- [Problem details]: Once you find the line with "2026.03.24. 16:12" in the data that follows, repeat it and every line after it exactly, through the line with "El acuerdo señala".

§ §

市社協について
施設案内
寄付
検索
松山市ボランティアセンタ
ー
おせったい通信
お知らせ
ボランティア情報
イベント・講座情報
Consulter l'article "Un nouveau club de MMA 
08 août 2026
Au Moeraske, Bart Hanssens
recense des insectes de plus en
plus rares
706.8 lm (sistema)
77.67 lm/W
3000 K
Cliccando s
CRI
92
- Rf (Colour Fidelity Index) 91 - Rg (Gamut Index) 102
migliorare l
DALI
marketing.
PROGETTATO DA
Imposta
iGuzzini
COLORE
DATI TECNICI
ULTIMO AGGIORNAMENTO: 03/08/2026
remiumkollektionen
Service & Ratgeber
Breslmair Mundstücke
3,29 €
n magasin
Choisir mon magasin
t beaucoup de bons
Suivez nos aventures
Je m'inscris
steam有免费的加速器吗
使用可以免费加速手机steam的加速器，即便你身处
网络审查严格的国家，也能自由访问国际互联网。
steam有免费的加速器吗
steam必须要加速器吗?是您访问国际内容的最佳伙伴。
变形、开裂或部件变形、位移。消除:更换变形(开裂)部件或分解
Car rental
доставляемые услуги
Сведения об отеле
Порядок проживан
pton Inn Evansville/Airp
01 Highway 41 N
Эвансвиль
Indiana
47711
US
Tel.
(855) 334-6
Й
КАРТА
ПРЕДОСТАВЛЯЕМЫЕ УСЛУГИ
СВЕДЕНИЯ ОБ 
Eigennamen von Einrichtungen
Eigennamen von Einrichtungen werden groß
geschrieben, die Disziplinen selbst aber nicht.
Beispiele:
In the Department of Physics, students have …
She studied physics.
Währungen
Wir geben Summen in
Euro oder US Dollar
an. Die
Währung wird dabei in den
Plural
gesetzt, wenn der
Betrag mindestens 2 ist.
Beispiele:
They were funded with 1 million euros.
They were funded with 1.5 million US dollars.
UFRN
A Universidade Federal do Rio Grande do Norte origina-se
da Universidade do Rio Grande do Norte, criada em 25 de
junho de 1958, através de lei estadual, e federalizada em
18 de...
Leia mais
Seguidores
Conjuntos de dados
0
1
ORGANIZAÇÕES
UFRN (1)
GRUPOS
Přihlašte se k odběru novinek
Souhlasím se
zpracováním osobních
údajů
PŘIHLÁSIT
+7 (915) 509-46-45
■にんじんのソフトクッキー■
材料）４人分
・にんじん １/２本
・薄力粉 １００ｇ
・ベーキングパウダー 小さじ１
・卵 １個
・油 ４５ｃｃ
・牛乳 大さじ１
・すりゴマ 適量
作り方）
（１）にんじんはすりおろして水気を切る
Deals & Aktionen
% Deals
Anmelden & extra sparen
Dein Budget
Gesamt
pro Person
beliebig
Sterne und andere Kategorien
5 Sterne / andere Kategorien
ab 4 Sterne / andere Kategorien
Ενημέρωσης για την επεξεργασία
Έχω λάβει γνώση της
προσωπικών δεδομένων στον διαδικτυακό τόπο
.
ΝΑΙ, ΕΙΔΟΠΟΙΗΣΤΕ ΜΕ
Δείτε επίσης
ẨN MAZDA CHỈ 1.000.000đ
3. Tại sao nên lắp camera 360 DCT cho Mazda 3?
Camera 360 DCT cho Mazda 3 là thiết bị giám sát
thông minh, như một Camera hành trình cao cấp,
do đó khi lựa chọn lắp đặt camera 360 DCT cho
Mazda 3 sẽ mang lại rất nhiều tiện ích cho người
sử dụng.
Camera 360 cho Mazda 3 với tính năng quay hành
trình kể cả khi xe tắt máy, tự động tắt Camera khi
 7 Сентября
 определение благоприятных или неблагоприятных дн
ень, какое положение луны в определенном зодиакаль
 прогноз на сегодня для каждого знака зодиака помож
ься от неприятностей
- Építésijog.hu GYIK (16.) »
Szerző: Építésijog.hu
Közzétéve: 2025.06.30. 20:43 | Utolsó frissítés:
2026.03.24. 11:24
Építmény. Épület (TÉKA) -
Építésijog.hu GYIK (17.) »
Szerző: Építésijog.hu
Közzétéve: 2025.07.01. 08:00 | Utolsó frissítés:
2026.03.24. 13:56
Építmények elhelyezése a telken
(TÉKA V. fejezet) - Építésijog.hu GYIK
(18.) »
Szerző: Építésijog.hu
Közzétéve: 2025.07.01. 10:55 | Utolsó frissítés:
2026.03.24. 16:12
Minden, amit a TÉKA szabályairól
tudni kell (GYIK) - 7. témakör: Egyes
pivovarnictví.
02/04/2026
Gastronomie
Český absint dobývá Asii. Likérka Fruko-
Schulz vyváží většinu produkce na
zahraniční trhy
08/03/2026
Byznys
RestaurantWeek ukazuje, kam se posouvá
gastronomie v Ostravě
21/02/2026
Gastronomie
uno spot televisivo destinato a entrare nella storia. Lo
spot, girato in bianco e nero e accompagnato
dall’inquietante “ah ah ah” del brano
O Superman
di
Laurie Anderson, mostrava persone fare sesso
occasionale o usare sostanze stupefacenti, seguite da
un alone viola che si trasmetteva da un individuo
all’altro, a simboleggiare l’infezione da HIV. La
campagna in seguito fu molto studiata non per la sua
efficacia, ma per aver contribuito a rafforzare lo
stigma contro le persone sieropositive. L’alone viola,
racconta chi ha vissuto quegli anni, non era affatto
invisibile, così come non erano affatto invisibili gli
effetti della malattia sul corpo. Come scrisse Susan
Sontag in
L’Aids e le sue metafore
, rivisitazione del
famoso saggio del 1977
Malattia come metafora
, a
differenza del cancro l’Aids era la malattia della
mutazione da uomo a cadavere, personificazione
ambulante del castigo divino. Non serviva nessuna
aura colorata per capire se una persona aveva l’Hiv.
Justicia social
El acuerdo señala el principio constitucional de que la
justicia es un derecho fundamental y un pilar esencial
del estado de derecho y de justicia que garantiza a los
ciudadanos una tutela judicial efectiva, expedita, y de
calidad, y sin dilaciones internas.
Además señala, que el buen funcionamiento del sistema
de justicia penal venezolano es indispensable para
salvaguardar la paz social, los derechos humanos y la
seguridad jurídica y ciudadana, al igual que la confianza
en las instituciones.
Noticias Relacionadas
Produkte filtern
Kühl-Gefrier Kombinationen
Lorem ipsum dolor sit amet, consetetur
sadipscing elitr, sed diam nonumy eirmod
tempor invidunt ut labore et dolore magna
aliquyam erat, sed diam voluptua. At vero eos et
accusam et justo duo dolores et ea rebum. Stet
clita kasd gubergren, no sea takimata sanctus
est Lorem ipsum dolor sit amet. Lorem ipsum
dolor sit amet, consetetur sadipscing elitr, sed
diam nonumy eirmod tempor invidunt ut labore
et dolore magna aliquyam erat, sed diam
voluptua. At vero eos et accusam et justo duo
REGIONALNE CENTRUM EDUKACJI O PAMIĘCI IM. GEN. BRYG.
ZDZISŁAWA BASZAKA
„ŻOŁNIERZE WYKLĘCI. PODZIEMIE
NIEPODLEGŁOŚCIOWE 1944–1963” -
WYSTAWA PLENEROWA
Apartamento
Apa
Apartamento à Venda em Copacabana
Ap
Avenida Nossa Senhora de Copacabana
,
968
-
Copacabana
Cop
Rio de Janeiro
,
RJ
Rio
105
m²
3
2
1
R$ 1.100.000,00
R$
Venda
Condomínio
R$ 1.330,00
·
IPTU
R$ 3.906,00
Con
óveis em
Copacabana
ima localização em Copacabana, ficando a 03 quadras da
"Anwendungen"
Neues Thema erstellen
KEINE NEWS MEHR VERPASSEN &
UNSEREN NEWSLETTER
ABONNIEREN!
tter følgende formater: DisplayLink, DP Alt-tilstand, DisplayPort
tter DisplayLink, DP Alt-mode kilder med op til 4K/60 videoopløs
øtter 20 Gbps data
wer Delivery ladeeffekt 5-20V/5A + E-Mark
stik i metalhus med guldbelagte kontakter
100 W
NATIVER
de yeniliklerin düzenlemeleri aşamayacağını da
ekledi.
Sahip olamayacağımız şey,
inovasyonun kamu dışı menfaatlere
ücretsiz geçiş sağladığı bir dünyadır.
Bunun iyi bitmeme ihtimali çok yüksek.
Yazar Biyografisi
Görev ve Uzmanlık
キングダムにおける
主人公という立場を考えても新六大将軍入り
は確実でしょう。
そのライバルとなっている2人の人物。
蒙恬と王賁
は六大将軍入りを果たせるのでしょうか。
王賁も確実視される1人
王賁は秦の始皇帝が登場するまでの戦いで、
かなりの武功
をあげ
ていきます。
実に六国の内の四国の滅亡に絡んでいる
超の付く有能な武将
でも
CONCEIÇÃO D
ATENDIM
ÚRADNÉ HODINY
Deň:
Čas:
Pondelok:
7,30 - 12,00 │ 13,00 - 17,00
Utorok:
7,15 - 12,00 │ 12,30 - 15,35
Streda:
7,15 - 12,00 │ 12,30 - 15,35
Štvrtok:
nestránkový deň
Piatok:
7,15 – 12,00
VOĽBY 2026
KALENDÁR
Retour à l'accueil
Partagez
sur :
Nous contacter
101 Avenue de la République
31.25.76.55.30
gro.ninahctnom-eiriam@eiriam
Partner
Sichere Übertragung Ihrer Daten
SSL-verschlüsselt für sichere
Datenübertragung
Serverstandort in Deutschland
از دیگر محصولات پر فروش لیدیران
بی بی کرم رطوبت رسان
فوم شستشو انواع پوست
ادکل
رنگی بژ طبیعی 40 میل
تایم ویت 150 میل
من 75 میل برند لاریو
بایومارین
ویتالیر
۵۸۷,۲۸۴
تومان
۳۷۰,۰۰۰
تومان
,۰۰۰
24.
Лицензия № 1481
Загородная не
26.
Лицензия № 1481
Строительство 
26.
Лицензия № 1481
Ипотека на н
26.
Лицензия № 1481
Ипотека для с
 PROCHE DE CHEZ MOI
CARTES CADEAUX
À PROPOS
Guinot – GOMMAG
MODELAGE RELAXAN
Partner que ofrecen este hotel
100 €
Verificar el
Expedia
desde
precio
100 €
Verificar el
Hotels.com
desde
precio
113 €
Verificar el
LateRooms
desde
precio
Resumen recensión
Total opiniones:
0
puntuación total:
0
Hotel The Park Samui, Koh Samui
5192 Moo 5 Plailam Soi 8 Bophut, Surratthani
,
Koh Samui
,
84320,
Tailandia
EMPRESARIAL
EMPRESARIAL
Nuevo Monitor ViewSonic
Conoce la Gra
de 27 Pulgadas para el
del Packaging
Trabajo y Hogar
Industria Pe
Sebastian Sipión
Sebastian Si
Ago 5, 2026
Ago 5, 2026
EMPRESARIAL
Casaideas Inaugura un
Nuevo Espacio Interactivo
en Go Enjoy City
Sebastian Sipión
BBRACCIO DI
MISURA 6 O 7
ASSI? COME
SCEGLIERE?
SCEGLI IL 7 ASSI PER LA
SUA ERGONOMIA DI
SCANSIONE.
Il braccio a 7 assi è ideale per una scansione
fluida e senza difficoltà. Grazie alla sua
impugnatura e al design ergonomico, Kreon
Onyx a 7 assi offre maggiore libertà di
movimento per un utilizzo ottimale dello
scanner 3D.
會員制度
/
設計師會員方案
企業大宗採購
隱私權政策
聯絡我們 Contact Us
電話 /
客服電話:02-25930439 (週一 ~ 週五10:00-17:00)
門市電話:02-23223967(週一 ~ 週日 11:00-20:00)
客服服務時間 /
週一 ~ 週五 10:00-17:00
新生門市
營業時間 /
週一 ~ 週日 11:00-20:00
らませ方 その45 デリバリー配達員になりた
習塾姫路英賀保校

§ §

- [Finished task]:
2026.03.24. 16:12
Minden, amit a TÉKA szabályairól
tudni kell (GYIK) - 7. témakör: Egyes
pivovarnictví.
02/04/2026
Gastronomie
Český absint dobývá Asii. Likérka Fruko-
Schulz vyváží většinu produkce na
zahraniční trhy
08/03/2026
Byznys
RestaurantWeek ukazuje, kam se posouvá
gastronomie v Ostravě
21/02/2026
Gastronomie
uno spot televisivo destinato a entrare nella storia. Lo
spot, girato in bianco e nero e accompagnato
dall’inquietante “ah ah ah” del brano
O Superman
di
Laurie Anderson, mostrava persone fare sesso
occasionale o usare sostanze stupefacenti, seguite da
un alone viola che si trasmetteva da un individuo
all’altro, a simboleggiare l’infezione da HIV. La
campagna in seguito fu molto studiata non per la sua
efficacia, ma per aver contribuito a rafforzare lo
stigma contro le persone sieropositive. L’alone viola,
racconta chi ha vissuto quegli anni, non era affatto
invisibile, così come non erano affatto invisibili gli
effetti della malattia sul corpo. Come scrisse Susan
Sontag in
L’Aids e le sue metafore
, rivisitazione del
famoso saggio del 1977
Malattia come metafora
, a
differenza del cancro l’Aids era la malattia della
mutazione da uomo a cadavere, personificazione
ambulante del castigo divino. Non serviva nessuna
aura colorata per capire se una persona aveva l’Hiv.
Justicia social
El acuerdo señala el principio constitucional de que la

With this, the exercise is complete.